■ Available records ■

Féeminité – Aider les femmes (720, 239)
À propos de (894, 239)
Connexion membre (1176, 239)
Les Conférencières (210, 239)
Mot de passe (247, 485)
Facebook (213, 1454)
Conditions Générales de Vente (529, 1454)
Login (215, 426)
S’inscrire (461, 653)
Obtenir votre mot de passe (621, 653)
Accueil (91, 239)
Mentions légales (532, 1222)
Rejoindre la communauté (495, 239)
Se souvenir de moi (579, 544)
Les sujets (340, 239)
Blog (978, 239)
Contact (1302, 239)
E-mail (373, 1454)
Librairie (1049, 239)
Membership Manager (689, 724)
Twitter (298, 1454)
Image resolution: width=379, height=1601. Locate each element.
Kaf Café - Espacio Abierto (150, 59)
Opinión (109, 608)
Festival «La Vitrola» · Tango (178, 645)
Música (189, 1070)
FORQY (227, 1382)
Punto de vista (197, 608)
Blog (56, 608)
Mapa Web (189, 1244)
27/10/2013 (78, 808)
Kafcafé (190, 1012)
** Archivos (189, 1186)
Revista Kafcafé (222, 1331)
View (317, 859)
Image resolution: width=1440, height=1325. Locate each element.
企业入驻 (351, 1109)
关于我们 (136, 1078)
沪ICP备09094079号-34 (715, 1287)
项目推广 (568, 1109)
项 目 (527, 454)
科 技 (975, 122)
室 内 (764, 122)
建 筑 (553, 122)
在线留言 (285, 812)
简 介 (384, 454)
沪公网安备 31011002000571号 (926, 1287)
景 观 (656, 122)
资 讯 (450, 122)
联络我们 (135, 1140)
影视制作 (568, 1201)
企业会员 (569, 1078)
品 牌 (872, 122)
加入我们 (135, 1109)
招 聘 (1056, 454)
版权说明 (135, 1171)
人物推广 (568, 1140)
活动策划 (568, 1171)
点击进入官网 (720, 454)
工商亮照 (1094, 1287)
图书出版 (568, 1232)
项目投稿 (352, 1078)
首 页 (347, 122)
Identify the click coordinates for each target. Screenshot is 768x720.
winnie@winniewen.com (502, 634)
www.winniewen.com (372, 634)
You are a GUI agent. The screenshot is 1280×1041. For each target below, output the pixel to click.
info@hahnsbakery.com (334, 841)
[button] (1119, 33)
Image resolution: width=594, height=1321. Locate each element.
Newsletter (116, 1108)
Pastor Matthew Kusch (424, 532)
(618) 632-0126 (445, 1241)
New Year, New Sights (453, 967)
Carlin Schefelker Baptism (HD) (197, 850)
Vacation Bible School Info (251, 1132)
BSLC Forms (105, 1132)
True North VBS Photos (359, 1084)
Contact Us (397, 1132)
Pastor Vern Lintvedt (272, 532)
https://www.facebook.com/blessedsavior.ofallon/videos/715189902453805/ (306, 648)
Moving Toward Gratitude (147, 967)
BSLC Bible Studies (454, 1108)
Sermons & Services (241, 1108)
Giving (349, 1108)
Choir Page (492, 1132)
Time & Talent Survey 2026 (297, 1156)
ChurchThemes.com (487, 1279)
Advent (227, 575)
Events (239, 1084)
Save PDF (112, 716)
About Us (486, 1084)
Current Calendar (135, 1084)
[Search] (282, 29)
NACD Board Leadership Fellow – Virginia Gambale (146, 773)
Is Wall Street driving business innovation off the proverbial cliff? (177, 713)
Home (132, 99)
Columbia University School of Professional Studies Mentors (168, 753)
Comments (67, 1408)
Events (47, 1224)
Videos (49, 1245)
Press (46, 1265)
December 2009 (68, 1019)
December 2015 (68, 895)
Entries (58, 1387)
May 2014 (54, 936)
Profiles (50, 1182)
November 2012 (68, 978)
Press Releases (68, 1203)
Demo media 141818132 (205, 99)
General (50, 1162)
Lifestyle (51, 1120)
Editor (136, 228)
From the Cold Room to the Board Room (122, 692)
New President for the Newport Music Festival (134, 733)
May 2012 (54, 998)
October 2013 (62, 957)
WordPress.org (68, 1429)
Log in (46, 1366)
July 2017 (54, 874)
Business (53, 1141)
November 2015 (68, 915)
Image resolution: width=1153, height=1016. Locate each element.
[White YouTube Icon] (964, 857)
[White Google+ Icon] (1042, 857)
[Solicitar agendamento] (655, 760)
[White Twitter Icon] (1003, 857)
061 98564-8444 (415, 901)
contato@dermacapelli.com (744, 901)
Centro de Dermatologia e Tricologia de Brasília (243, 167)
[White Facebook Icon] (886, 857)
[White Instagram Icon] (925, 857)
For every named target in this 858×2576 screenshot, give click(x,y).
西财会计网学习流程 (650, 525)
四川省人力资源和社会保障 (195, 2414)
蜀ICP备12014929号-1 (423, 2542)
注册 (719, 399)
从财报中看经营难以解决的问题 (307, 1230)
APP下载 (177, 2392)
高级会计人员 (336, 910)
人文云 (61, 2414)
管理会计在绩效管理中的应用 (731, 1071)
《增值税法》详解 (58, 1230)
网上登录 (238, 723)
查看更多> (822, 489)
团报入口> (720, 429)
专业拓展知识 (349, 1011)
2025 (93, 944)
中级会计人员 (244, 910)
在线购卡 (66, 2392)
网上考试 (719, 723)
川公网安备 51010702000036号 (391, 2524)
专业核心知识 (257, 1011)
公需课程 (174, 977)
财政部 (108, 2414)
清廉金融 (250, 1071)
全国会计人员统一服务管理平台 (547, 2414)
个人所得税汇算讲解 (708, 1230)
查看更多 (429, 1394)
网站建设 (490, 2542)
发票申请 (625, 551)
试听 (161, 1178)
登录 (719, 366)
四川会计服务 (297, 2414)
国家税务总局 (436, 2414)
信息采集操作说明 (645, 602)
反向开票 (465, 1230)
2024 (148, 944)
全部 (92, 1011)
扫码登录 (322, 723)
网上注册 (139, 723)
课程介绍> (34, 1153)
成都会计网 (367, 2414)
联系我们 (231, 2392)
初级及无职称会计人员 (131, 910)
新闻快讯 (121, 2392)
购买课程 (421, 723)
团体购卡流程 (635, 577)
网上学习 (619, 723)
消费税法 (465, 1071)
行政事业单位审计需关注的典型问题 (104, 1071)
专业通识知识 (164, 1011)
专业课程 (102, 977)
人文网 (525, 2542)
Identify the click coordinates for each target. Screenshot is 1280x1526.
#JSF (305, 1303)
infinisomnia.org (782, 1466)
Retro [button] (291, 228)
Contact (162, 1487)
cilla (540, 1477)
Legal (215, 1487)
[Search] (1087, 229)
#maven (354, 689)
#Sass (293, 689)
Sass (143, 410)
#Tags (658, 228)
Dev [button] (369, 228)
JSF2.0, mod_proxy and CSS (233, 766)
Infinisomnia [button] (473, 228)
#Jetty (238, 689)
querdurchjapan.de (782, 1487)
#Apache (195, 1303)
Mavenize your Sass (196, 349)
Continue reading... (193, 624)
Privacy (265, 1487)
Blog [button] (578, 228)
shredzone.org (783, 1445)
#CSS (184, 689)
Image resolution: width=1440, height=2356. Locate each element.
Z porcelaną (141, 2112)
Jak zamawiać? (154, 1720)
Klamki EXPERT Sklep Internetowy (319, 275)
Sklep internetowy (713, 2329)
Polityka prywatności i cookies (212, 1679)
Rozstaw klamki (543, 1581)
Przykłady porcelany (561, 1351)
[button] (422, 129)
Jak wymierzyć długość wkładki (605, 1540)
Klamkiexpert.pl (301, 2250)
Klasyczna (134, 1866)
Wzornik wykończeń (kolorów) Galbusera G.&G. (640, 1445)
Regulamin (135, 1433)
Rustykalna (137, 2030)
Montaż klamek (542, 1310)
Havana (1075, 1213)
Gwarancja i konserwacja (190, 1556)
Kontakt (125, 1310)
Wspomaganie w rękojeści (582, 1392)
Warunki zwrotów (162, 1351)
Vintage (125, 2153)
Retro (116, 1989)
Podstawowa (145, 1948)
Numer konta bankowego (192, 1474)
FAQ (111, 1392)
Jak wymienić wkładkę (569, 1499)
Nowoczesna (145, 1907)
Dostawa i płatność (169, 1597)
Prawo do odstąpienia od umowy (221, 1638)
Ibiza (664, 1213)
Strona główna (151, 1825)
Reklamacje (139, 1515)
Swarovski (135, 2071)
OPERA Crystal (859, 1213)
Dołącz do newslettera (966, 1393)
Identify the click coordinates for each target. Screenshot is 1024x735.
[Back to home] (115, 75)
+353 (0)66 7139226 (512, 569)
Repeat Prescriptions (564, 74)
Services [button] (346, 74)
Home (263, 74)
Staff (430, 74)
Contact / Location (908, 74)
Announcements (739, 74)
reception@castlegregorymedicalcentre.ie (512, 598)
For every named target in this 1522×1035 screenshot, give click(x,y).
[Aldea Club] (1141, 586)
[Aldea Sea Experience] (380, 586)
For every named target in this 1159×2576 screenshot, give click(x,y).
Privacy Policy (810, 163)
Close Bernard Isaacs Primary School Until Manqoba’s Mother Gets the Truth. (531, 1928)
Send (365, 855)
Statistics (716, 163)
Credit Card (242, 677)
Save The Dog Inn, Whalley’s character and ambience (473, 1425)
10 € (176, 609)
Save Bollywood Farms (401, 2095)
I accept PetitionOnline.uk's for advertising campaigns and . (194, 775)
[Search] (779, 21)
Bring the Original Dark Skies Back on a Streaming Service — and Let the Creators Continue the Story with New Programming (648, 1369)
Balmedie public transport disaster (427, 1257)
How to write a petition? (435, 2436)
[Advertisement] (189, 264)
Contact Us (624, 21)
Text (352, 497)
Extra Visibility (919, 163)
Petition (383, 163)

■ Directions ■
What you give back should be only the lines of the records above, starting at the line with "Credit Card (242, 677)" and ending at the line with "Text (352, 497)", restated word for word.

■ Output ■
Credit Card (242, 677)
Save The Dog Inn, Whalley’s character and ambience (473, 1425)
10 € (176, 609)
Save Bollywood Farms (401, 2095)
I accept PetitionOnline.uk's for advertising campaigns and . (194, 775)
[Search] (779, 21)
Bring the Original Dark Skies Back on a Streaming Service — and Let the Creators Continue the Story with New Programming (648, 1369)
Balmedie public transport disaster (427, 1257)
How to write a petition? (435, 2436)
[Advertisement] (189, 264)
Contact Us (624, 21)
Text (352, 497)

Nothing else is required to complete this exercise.